DANIEL VAUGHAN: The Death Of Affordable America
There's a big debate happening right now about "affordability." Democrats are using that word because if they say "inflation," everyone is reminded that Biden poured gasoline on an inflation fire and Democrats cheered it on. Inflation is an ongoing problem, but there's another affordability problem that's slightly divorced from it.
Affordability is a nebulous term, so let's break it down. On one hand, when people think of affordability, they mean prices. This is where inflation comes in because while people see things like "cooling inflation rates," as was touted this past week, the critical distinction is that prices still went up.
I've pounded this drum for years now, but what Americans are explicitly signaling in poll after poll is that what they want is deflation. That is: Americans want prices to fall. Economists are terrified of deflation because it signals recession, and neither party, when it takes power, wants that.
The current Trump plan is to run the economy hot with various forms of stimulus and hope the growth outstrips a milder rate of inflation. We're partially getting this milder inflation because tariffs drag down domestic demand to some extent.
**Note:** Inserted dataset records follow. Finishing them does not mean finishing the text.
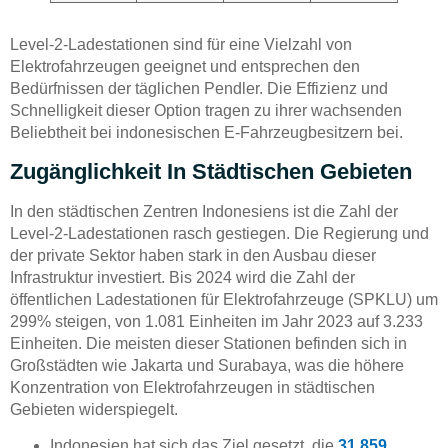
Level-2-Ladestationen sind für eine Vielzahl von
Elektrofahrzeugen geeignet und entsprechen den
Bedürfnissen der täglichen Pendler. Die Effizienz und
Schnelligkeit dieser Option tragen zu ihrer wachsenden
Beliebtheit bei indonesischen E-Fahrzeugbesitzern bei.
Zugänglichkeit In Städtischen Gebieten
In den städtischen Zentren Indonesiens ist die Zahl der
Level-2-Ladestationen rasch gestiegen. Die Regierung und
der private Sektor haben stark in den Ausbau dieser
Infrastruktur investiert. Bis 2024 wird die Zahl der
öffentlichen Ladestationen für Elektrofahrzeuge (SPKLU) um
299% steigen, von 1.081 Einheiten im Jahr 2023 auf 3.233
Einheiten. Die meisten dieser Stationen befinden sich in
Großstädten wie Jakarta und Surabaya, was die höhere
Konzentration von Elektrofahrzeugen in städtischen
Gebieten widerspiegelt.
Indonesien hat sich das Ziel gesetzt, die
31.859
But nowhere is there deflation. At least yet. And voters being polled are understandably upset about that. Further, the massive AI investment boom is sending enough growth rocketing into the economy to keep overall numbers afloat on the general economic level.
There's another form of "affordability" that runs in a similar lane to what we're talking about so far, but is slightly different. That version is: the American economy is no longer focused on producing affordable products for the average person.
Put another way, the mass market is over.
There are many examples we can use to explore this; let's start with cars.
One of the major gripes among customers in the automotive world is that new, cheap cars have vanished. Earlier this year, Cars.com ran a piece titled, "The Death of the Affordable New Car: What Happened to the $20,000 Cars?"
Long story short: auto manufacturers stopped making them and are positioning for higher-margin vehicles. The truth is this: you can make the same, or more, profit by selling fewer vehicles, but marketing towards the luxury end. CNBC put it more bluntly: American automakers can't make cheap cars.
This means that, to get a car, Americans are increasingly having to take on more expensive loans with far longer terms. According to Experian:
Data through the third quarter of 2025 shows that the average price of new car payments in the United States is up to $748 per month. This payment rate correlates to an average new car transaction price of $42,332, with an average interest rate of 6.56 percent. The average loan term length for new cars is up to 69 months, with almost 81 percent of new cars purchased this year being financed.
The story we're telling about cars could also be exported to the housing sector. Realtor.com ran an article earlier in 2021, see if you spot the trend, titled, "The Death of the Starter Home: Where Have All the Small Houses Gone?"
CNBC reported on this story, too, this year: "While the exact definition of a starter home varies, they're typically under 1,400 square feet. In 2023, just 9% of the new homes built in the United States were under that size, according to Census Bureau data. In 1982, it was more like 40% of new homes."
CNBC got a quote from Freddie Mac that rings familiar: "Many builders are not leaving money on the table ... They are just simply unable to build, or it's become so expensive to build that they can only build high-end single-family and high-end multifamily."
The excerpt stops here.